Scribble City Central's fourteenth Fantabulous Friday comes from Herbie Brennan, author of the New York Times bestelling The Faerie Wars Chronicles. Herbie was kind enough to take part in my last series - The Mythic Friday Interviews - and you can read that post in full HERE.
Since then, the last book in Herbie's quintet has come out - The Faeman Quest. I don't want to put up any spoilers, but suffice to say that things have moved on a generation, and the appalling Lord Hairstreak is up to yet more nefarious tricks. It's inventive, imaginative - and, as always with Herbie, just a damn good story - probably my favourite of all of them. Since Herbie is clearly an expert on Fairies/Faeries/the Fae/the Good Folk/the Little People, I wanted to delve a bit further, and take advantage of his wisdom on the subject. What I was not expecting was the extraordinary true story which follows. There are more things in heaven and earth....
Herbie Brennan |
F is for Faerie
Good Folk of the Wild Places
Note the spelling. Note also that I’m writing this to a brief:
What is it?
What does it look like?
Where it is from?
Where and when did you first come across it?
Those sort of questions; not at all as easy to answer as you would imagine.
What is it? I don’t know.
What does it look like? When I was a child, it was a little figure, inches tall, equipped with wings, that flitted through fields of flowers and spelled its name fairy. When I encountered Shakespeare, it turned into a much bigger and more menacing being, minus wings for the most part, a creature of the forest, but really from another world. It spelled its name faerie. When I read Irish mythology, I discovered it came in several shapes and sizes — leprechauns, sidhe, God alone knows what else. All were so dangerous we called them the ‘Good Folk’ so they wouldn’t get annoyed with us.
Where is it from? Fairyland, I suppose — presumably a parallel reality as postulated in the doctrines of relativity theory and quantum physics.
Where and when did you first come across it? Ah, now things get interesting. About thirteen years ago, I awoke in the night to find a creature standing at the bottom of my bed. It was somewhere between six and seven feet tall, humanoid in form. For some reason I did not feel afraid.
I got out of bed to discover the entire outside wall of my bedroom had become transparent, allowing me to see across a vast sweep of countryside. The creature carried me above hedges and fields and set me down in Castleruddery Stone Circle, a megalithic monument a few miles from my home. I knew the circle well — I once wrote a book on Irish megalithic sites — but now it had a feature I had never seen before: two entrances set in the ground close by one another, each with steps leading downwards.
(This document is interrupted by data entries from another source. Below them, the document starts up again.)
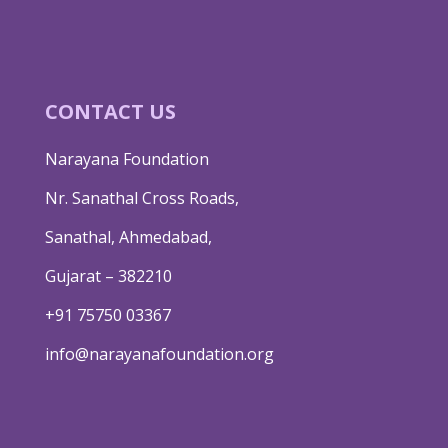
CONTACT US
Narayana Foundation
Nr. Sanathal Cross Roads,
Sanathal, Ahmedabad,
Gujarat – 382210
+91 75750 03367
info@narayanafoundation.org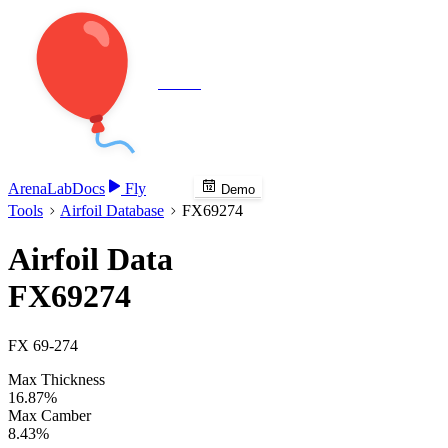
Veenie
Arena
Lab
Docs
Fly
Demo
Tools
Airfoil Database
FX69274
Airfoil Data
FX69274
FX 69-274
Max Thickness
16.87%
Max Camber
8.43%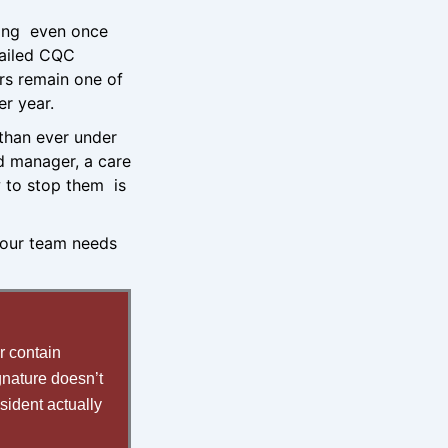
wrong even once
failed CQC
ors remain one of
er year.
 than ever under
ed manager, a care
 to stop them is
your team needs
r contain
gnature doesn’t
sident actually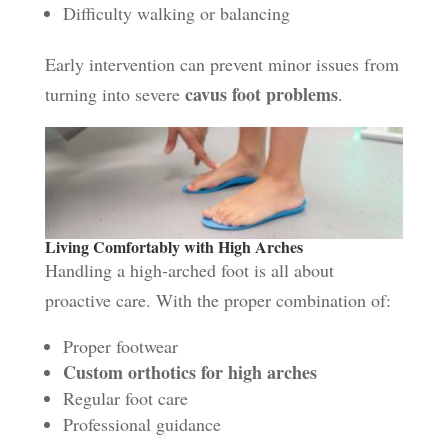
Difficulty walking or balancing
Early intervention can prevent minor issues from
cavus foot problems
turning into severe
.
Living Comfortably with High Arches
Handling a high-arched foot is all about
proactive care. With the proper combination of:
Proper footwear
Custom orthotics for high arches
Regular foot care
Professional guidance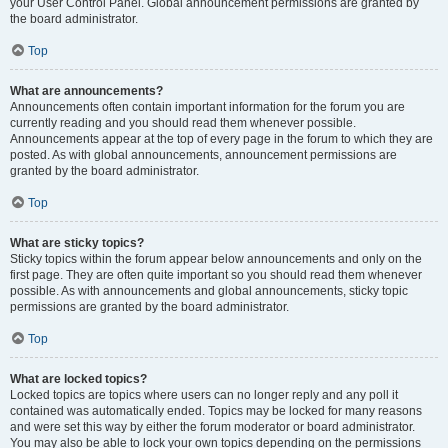
your User Control Panel. Global announcement permissions are granted by
the board administrator.
Top
What are announcements?
Announcements often contain important information for the forum you are
currently reading and you should read them whenever possible.
Announcements appear at the top of every page in the forum to which they are
posted. As with global announcements, announcement permissions are
granted by the board administrator.
Top
What are sticky topics?
Sticky topics within the forum appear below announcements and only on the
first page. They are often quite important so you should read them whenever
possible. As with announcements and global announcements, sticky topic
permissions are granted by the board administrator.
Top
What are locked topics?
Locked topics are topics where users can no longer reply and any poll it
contained was automatically ended. Topics may be locked for many reasons
and were set this way by either the forum moderator or board administrator.
You may also be able to lock your own topics depending on the permissions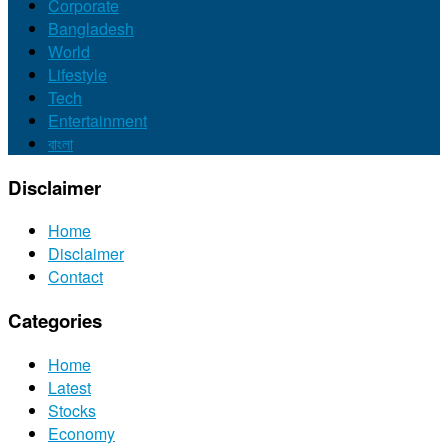
Corporate
Bangladesh
World
Lifestyle
Tech
Entertainment
বাংলা
Disclaimer
Home
Disclaimer
Contact
Categories
Home
Latest
Stocks
Economy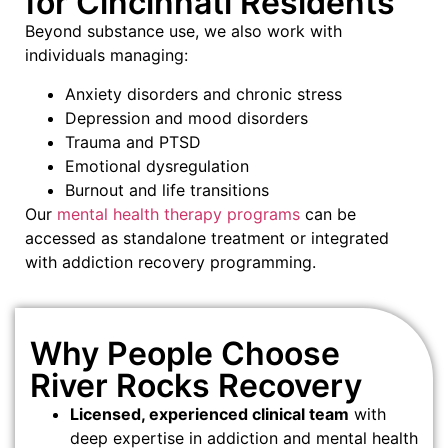
for Cincinnati Residents
Beyond substance use, we also work with
individuals managing:
Anxiety disorders and chronic stress
Depression and mood disorders
Trauma and PTSD
Emotional dysregulation
Burnout and life transitions
Our
mental health therapy programs
can be
accessed as standalone treatment or integrated
with addiction recovery programming.
Why People Choose
River Rocks Recovery
Licensed, experienced clinical team
with
deep expertise in addiction and mental health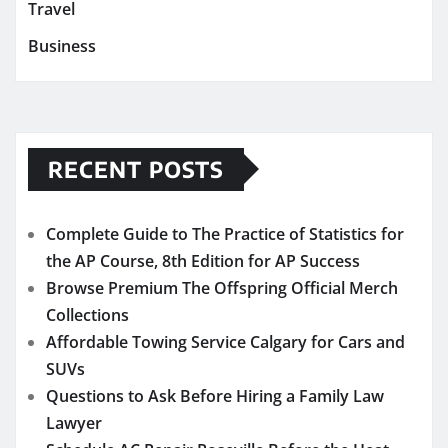
Travel
Business
RECENT POSTS
Complete Guide to The Practice of Statistics for
the AP Course, 8th Edition for AP Success
Browse Premium The Offspring Official Merch
Collections
Affordable Towing Service Calgary for Cars and
SUVs
Questions to Ask Before Hiring a Family Law
Lawyer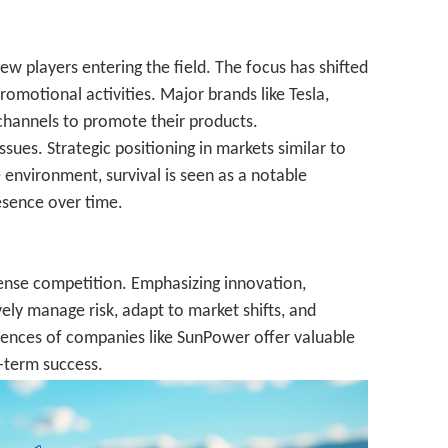
w players entering the field. The focus has shifted
omotional activities. Major brands like Tesla,
 channels to promote their products.
ues. Strategic positioning in markets similar to
e environment, survival is seen as a notable
esence over time.
tense competition. Emphasizing innovation,
vely manage risk, adapt to market shifts, and
eriences of companies like SunPower offer valuable
g-term success.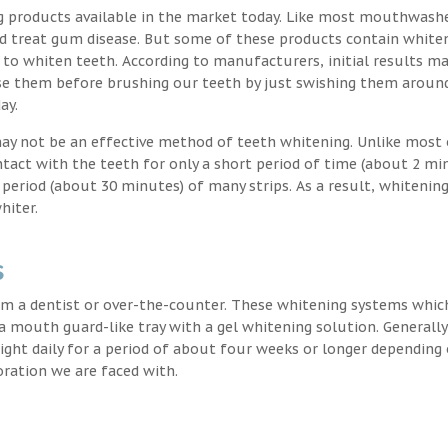
g products available in the market today. Like most mouthwash
nd treat gum disease. But some of these products contain white
 to whiten teeth. According to manufacturers, initial results ma
e them before brushing our teeth by just swishing them around
ay.
may not be an effective method of teeth whitening. Unlike most 
ntact with the teeth for only a short period of time (about 2 mi
eriod (about 30 minutes) of many strips. As a result, whitening
hiter.
s
m a dentist or over-the-counter. These whitening systems whic
 a mouth guard-like tray with a gel whitening solution. Generally
 night daily for a period of about four weeks or longer depending
oration we are faced with.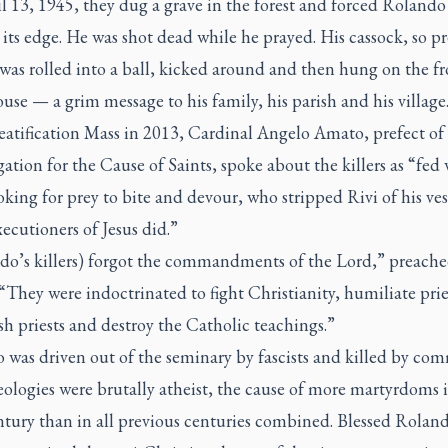
 13, 1945, they dug a grave in the forest and forced Rolando
 its edge. He was shot dead while he prayed. His cassock, so p
was rolled into a ball, kicked around and then hung on the f
ouse — a grim message to his family, his parish and his village
eatification Mass in 2013, Cardinal Angelo Amato, prefect of
tion for the Cause of Saints, spoke about the killers as “fed 
oking for prey to bite and devour, who stripped Rivi of his ve
xecutioners of Jesus did.”
do’s killers) forgot the commandments of the Lord,” preach
They were indoctrinated to fight Christianity, humiliate pries
sh priests and destroy the Catholic teachings.”
was driven out of the seminary by fascists and killed by com
ologies were brutally atheist, the cause of more martyrdoms 
ntury than in all previous centuries combined. Blessed Roland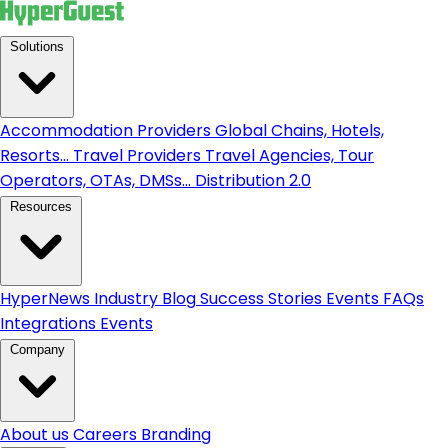
Solutions
Accommodation Providers
Global Chains, Hotels,
Resorts...
Travel Providers
Travel Agencies, Tour
Operators, OTAs, DMSs...
Distribution 2.0
Resources
HyperNews
Industry Blog
Success Stories
Events
FAQs
Integrations
Events
Company
About us
Careers
Branding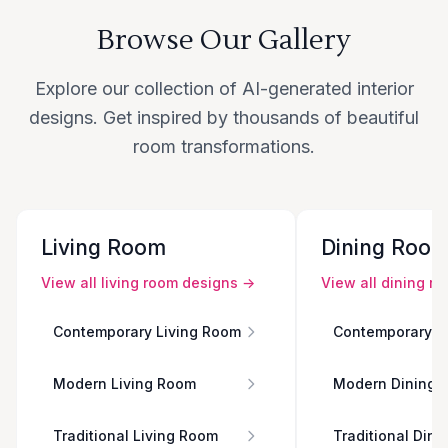
Browse Our Gallery
Explore our collection of AI-generated interior
designs. Get inspired by thousands of beautiful
room transformations.
Living Room
Dining Roo
View all
living room
designs →
View all
dining r
Contemporary Living Room
Contemporary D
Modern Living Room
Modern Dining 
Traditional Living Room
Traditional Din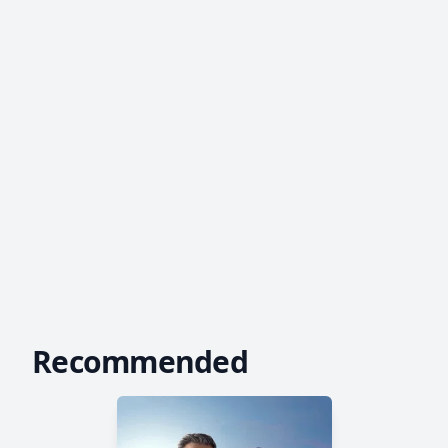
Recommended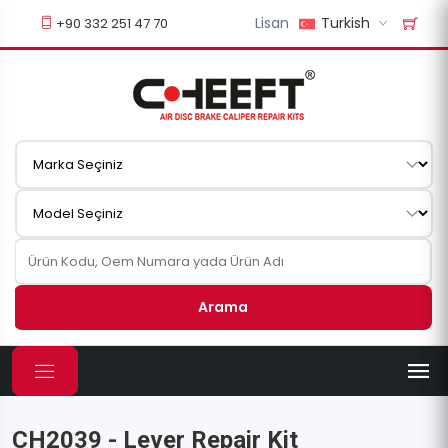
Lisan
Turkish
+90 332 251 47 70
Arama
CH2039 - Lever Repair Kit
I took the nearest stairway and found myself in a different world, populated by tall, slender, silver-skinned people I thought of instantly as the sidhe. They were very cold, very distant and they frightened me. I retraced my steps hurriedly and tried the second entrance.
That world was inhabited by the Little People and they were utterly, absolutely delightful — cheerful and merry as children, none standing higher than my waist. I played with them until the entity that carried me here decided to carry me home again.
My wife was awake when I walked back into the bedroom. “I’ve just had the most extraordinary experience,” I said.
“Was it anything to do with that thing at the bottom of the bed?” she asked.
There were a couple more questions in the brief:
What draws you to it? The answer to that one is sort of obvious, wouldn’t you say?
What have you done to make it particularly yours? I wrote Faerie Wars. Or at least I sat at the computer and listened while the thing at the bottom of the bed dictated it to me.
My wife, darling that she is, commissioned a sculpture of the figure which now stands in a liminal space at the bottom of our garden. You can see a picture at www.herbiebrennan.com.
SCC: I have to admit to being a little...well, probably envious is the right word...of your experience with the thing at the bottom of the bed, Herbie. My own contact with fairyland is confined to one extremely clear childhood memory of a very small brown person in the hollow of a tree root. Nothing since, but I live in hope. Thank you so much for sharing that with us, and the sculpture is beautiful.
Next week: Nicola Morgan, Crabbit Old Bat takes on the Fates. Be afraid. In fact, be VERY afraid.
1 comment:
What a great post. Can't wait to get my hands on The Faerie Wars Chronicles now. When I was knee high to a witch, I believed there were fairies that looked after my stuff when I was away from home. They guarded it from my brothers. I'd never read anything about fairies beyond Enid Blyton and Cinderella so I was knocked sideways when, later on in life I discovered that fairies in European lore guard treasure.